Angus Maddison has noted that India was the richest country in the world and had controlled a third of global wealth until the 17th century. The village was the centre of a rural economy that was an economic powerhouse of entrepreneurialism. The British Raj almost dismantled this system however by introducing mono crop activities and mill made products, and post independent India has failed to repair the economic fabric.
If anything implies that India’s social and economic fabric requires restoring, it is the findings of the 2014 global MultidimensionalPoverty Index. Out of its 1.2 billion-plus population, India is home to over 340 million destitute people and is the second poorest country in South Asia after war-torn Afghanistan.

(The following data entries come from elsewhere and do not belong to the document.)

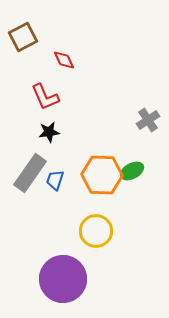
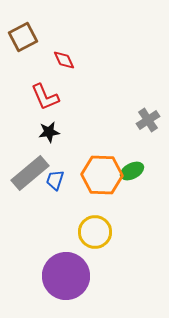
gray rectangle: rotated 15 degrees clockwise
yellow circle: moved 1 px left, 1 px down
purple circle: moved 3 px right, 3 px up
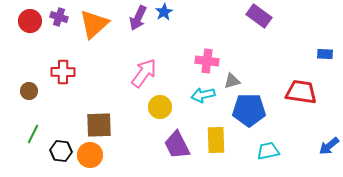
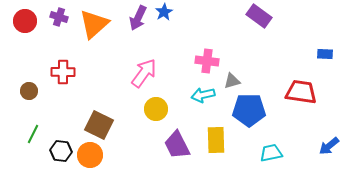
red circle: moved 5 px left
yellow circle: moved 4 px left, 2 px down
brown square: rotated 28 degrees clockwise
cyan trapezoid: moved 3 px right, 2 px down
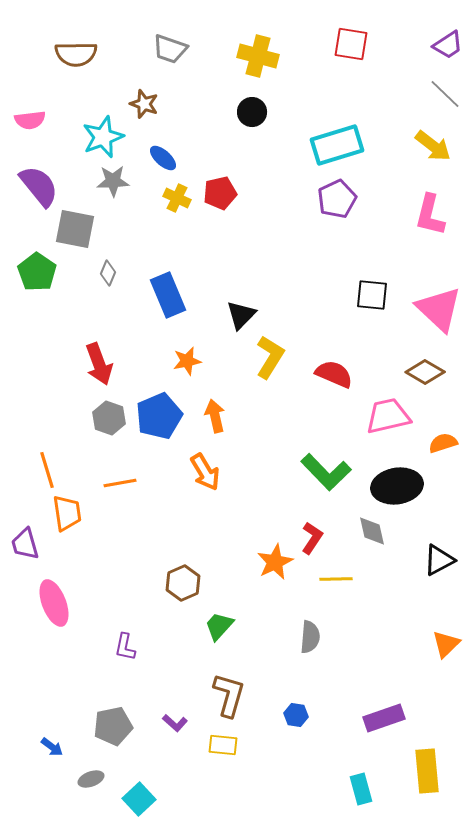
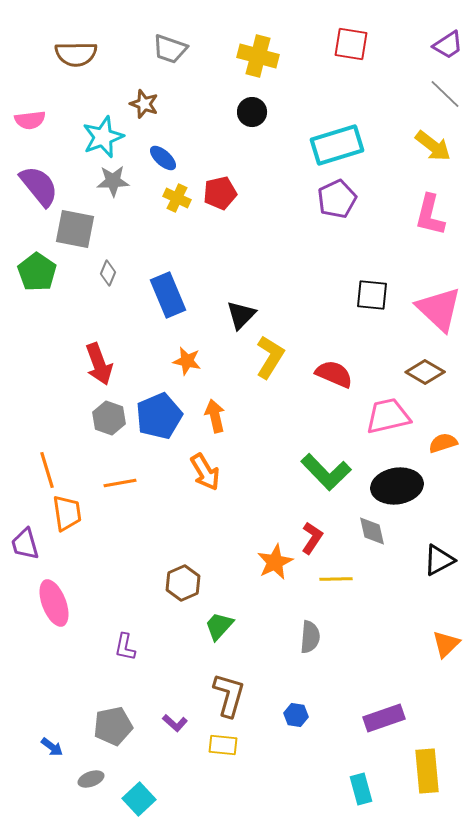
orange star at (187, 361): rotated 24 degrees clockwise
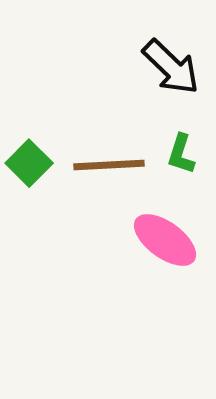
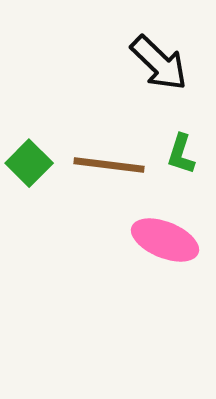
black arrow: moved 12 px left, 4 px up
brown line: rotated 10 degrees clockwise
pink ellipse: rotated 14 degrees counterclockwise
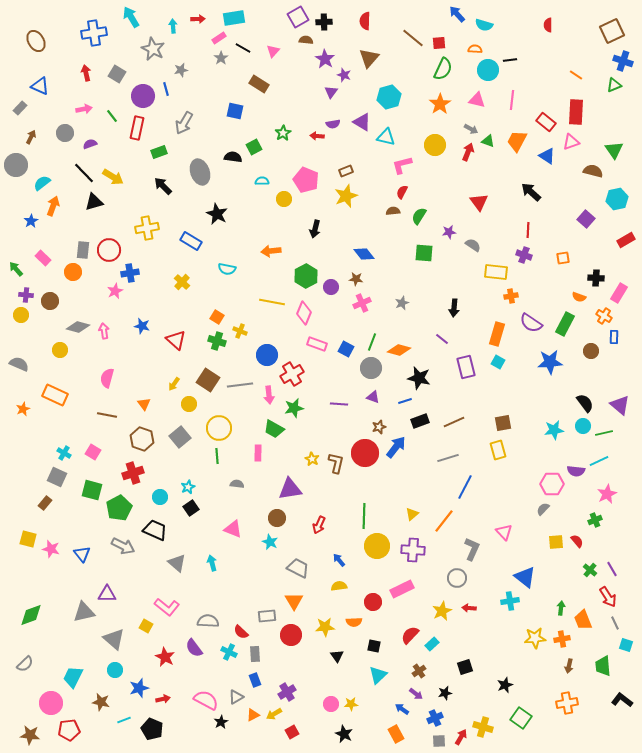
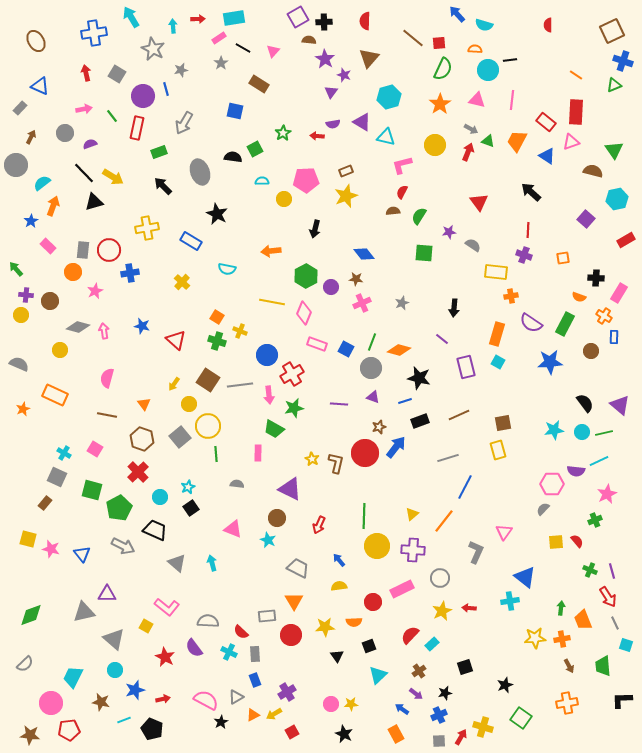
brown semicircle at (306, 40): moved 3 px right
gray star at (221, 58): moved 5 px down
green square at (254, 147): moved 1 px right, 2 px down
pink pentagon at (306, 180): rotated 25 degrees counterclockwise
pink rectangle at (43, 258): moved 5 px right, 12 px up
pink star at (115, 291): moved 20 px left
brown line at (454, 422): moved 5 px right, 7 px up
cyan circle at (583, 426): moved 1 px left, 6 px down
yellow circle at (219, 428): moved 11 px left, 2 px up
pink square at (93, 452): moved 2 px right, 3 px up
green line at (217, 456): moved 1 px left, 2 px up
red cross at (133, 473): moved 5 px right, 1 px up; rotated 25 degrees counterclockwise
purple triangle at (290, 489): rotated 35 degrees clockwise
pink triangle at (504, 532): rotated 18 degrees clockwise
cyan star at (270, 542): moved 2 px left, 2 px up
gray L-shape at (472, 549): moved 4 px right, 3 px down
purple line at (612, 569): moved 2 px down; rotated 14 degrees clockwise
green cross at (590, 570): rotated 16 degrees counterclockwise
gray circle at (457, 578): moved 17 px left
black square at (374, 646): moved 5 px left; rotated 32 degrees counterclockwise
brown arrow at (569, 666): rotated 40 degrees counterclockwise
blue star at (139, 688): moved 4 px left, 2 px down
black L-shape at (622, 700): rotated 40 degrees counterclockwise
blue cross at (435, 718): moved 4 px right, 3 px up
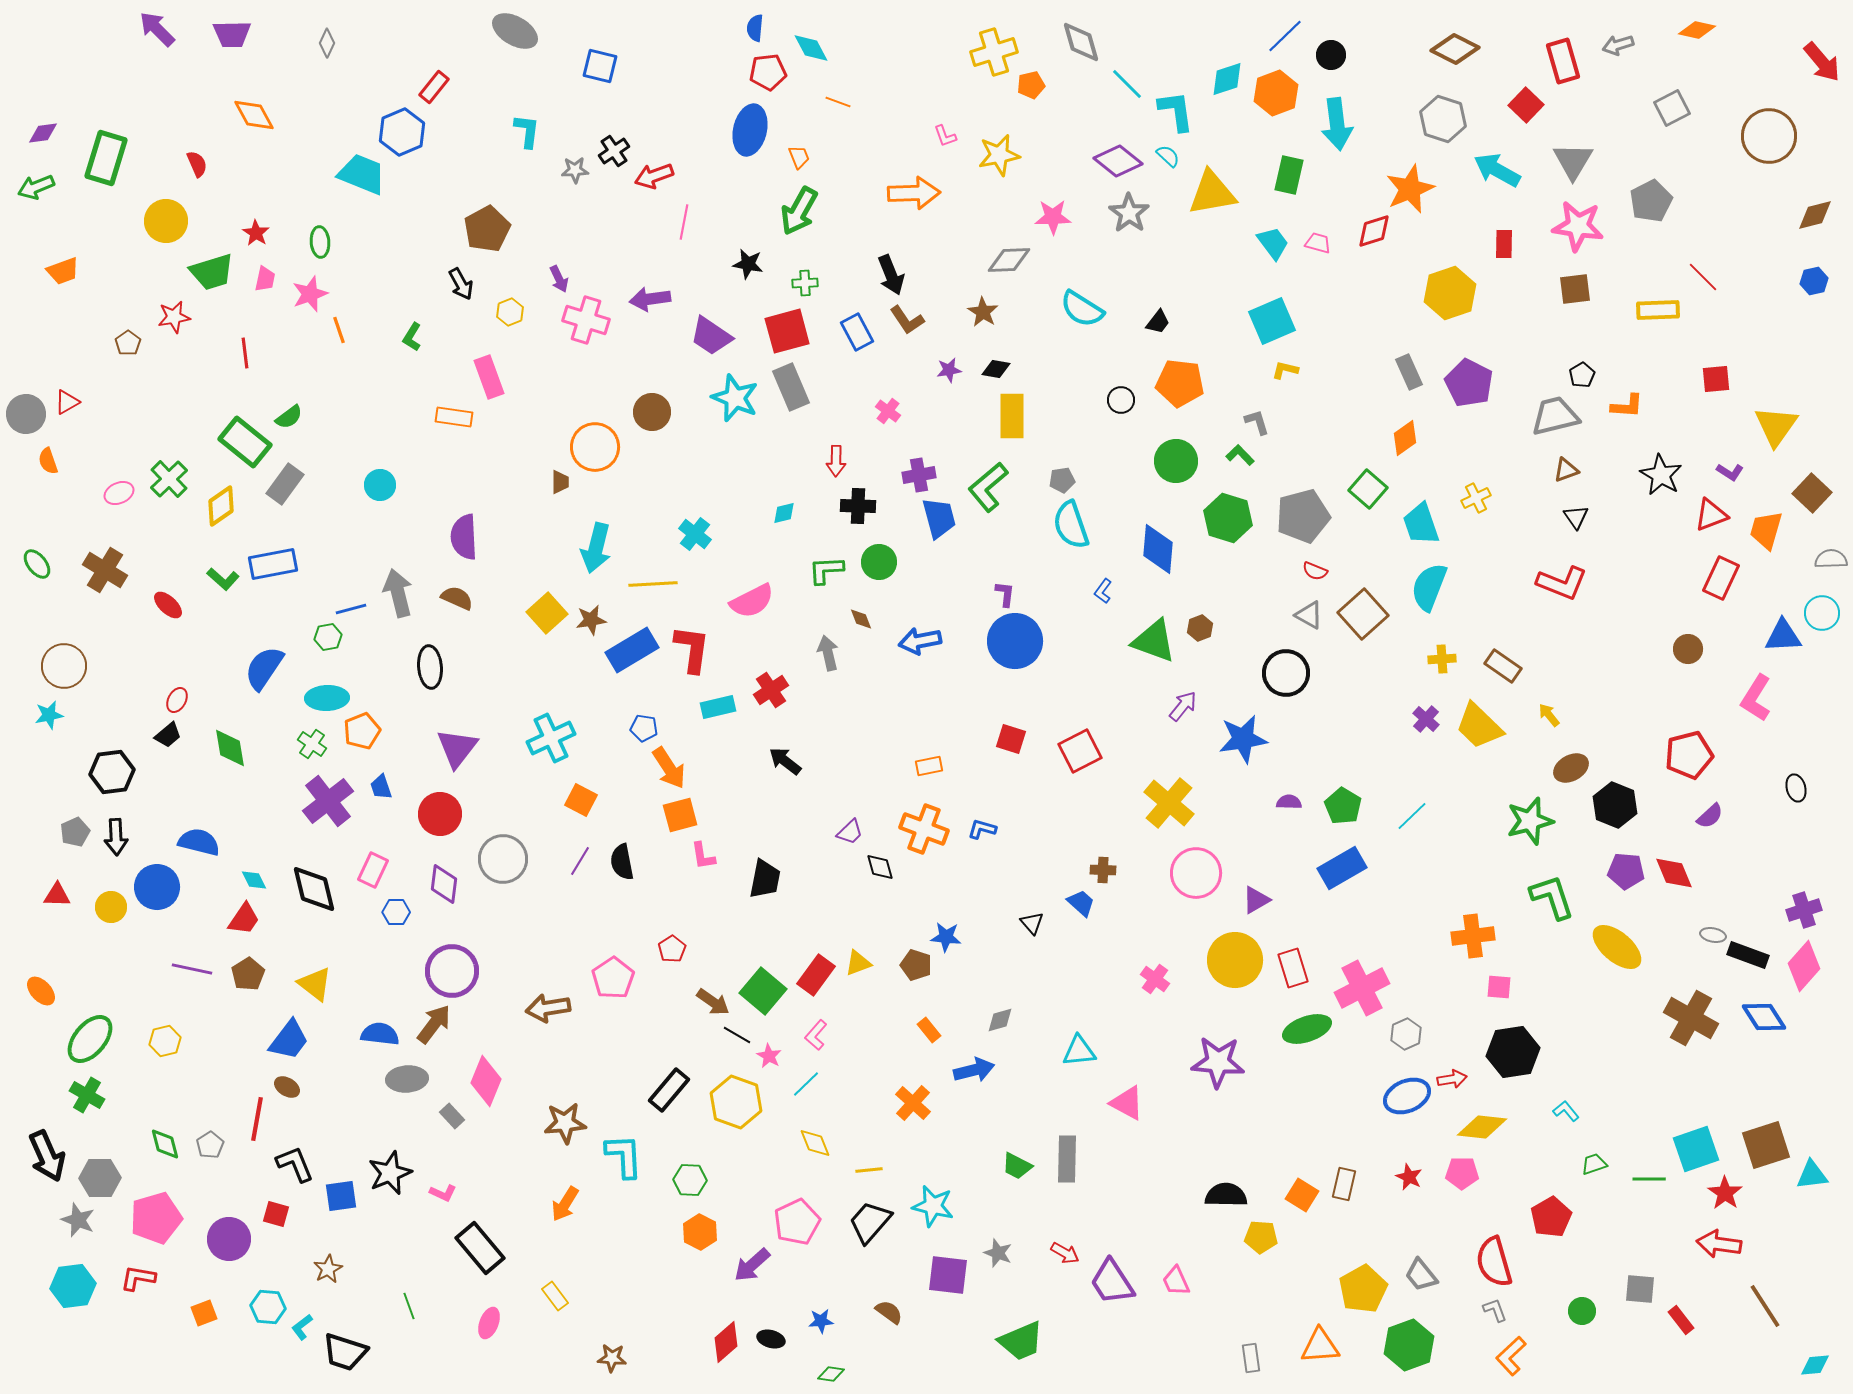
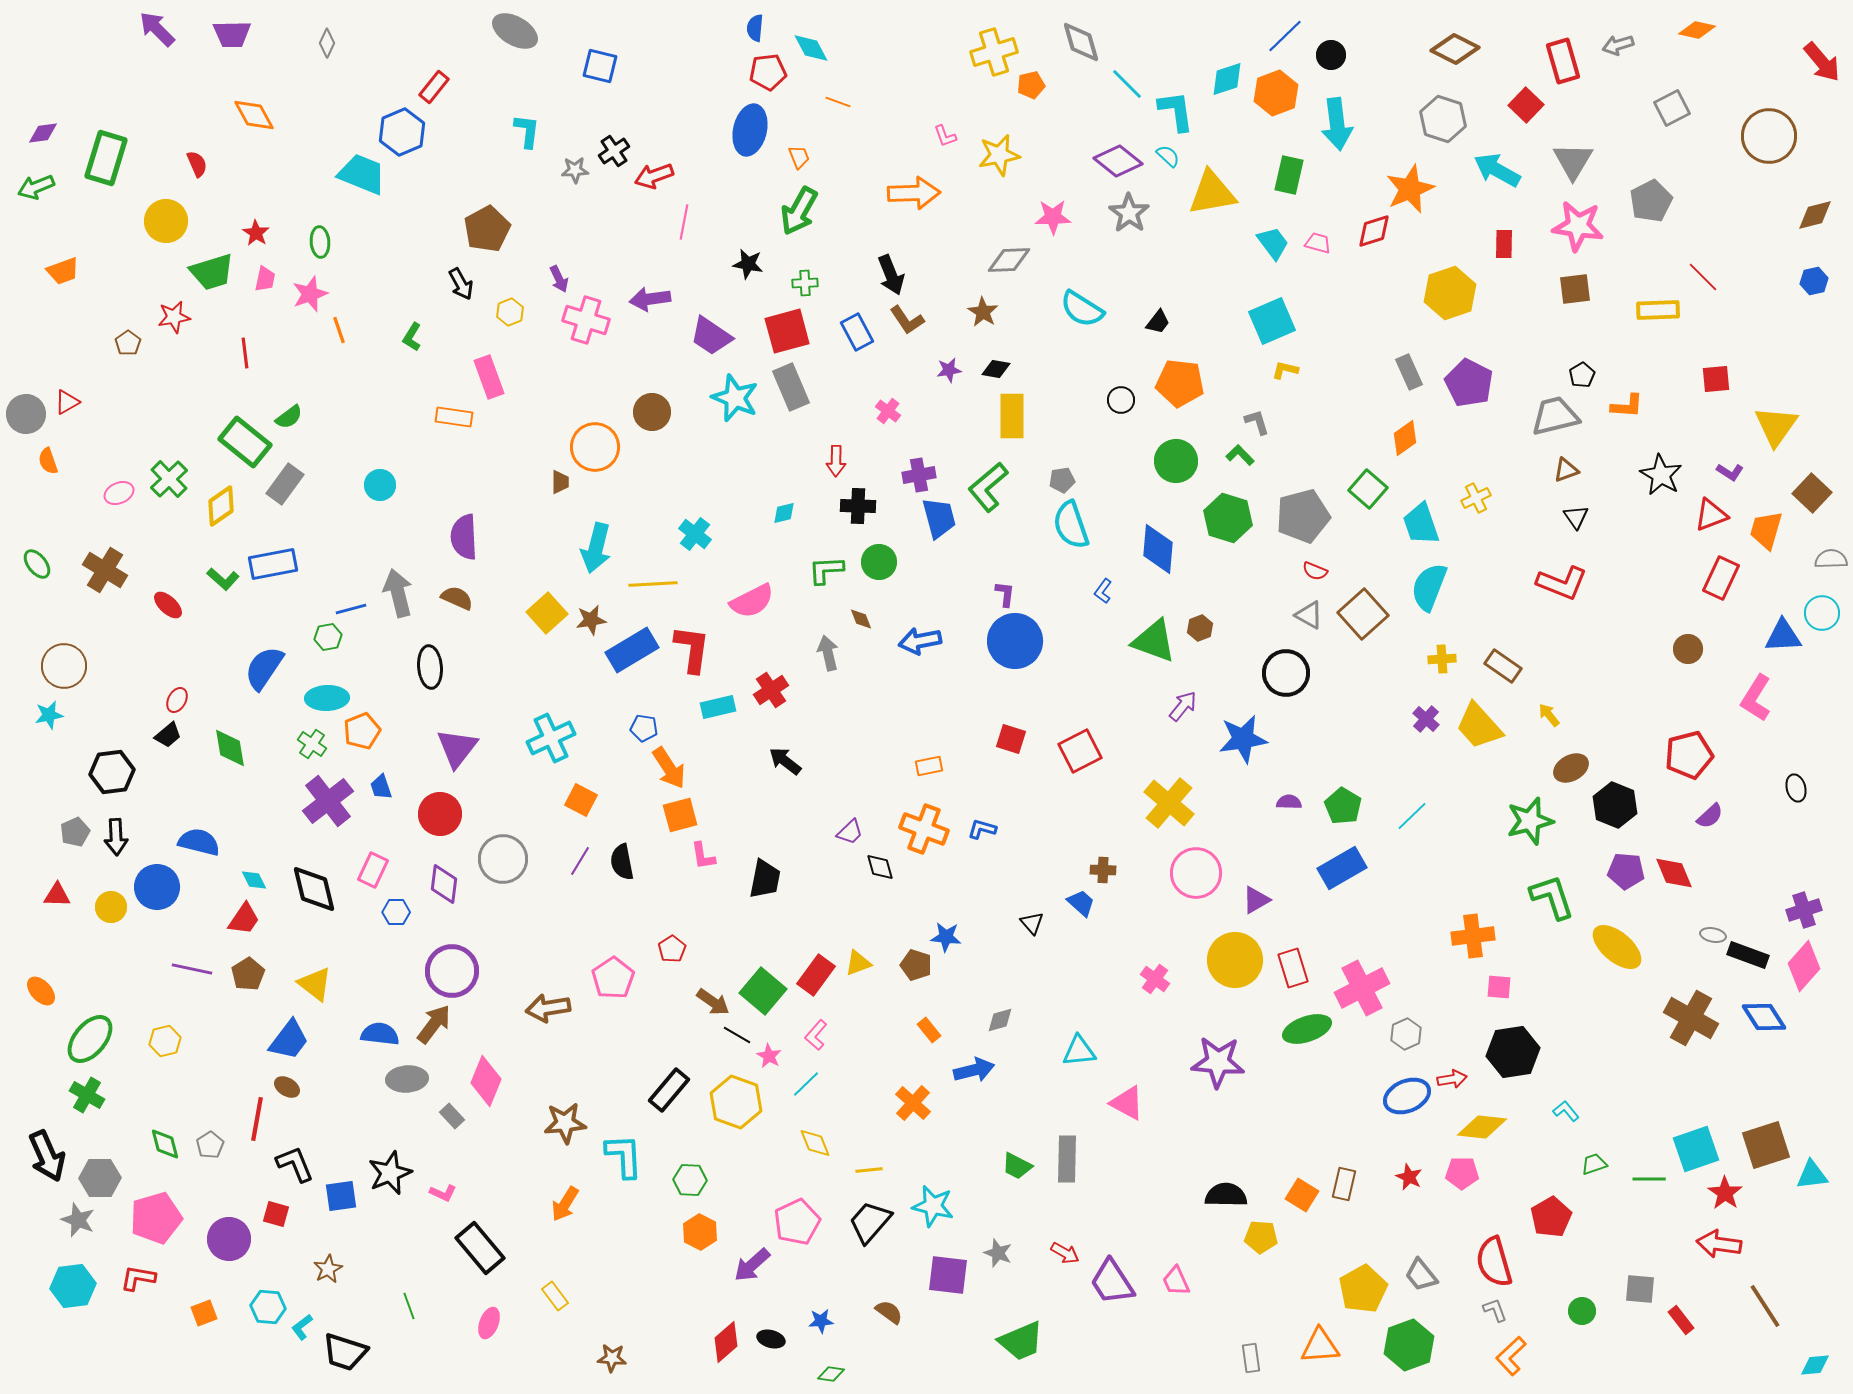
yellow trapezoid at (1479, 726): rotated 4 degrees clockwise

Some 640 million poor people live in India (40% of the world’s poor). Just 20 years ago, India had the second-best social indicators among the six South Asian countries (India, Pakistan, Bangladesh, Sri Lanka, Nepal and Bhutan). Now it has the second worst position, ahead only of Pakistan. Bangladesh has less than half of India’s per-capita GDP but has infant and child mortality rates lower than that of India.
What is going wrong?
Former Indian Finance Minister P Chidambaram once claimed that his government’s economic neoliberal policies were pro-growth and pro equity and envisaged 85% of India’s population eventually living in well-planned cities. That would mean at least 600 million moving to cities. He stated that urbanisation constitutes ‘natural progress’. After 24 years of a shift towards neo-liberalism and increasing urbanisation, to what extent has the process thus far been ‘pro-equity’ or ‘progressive’?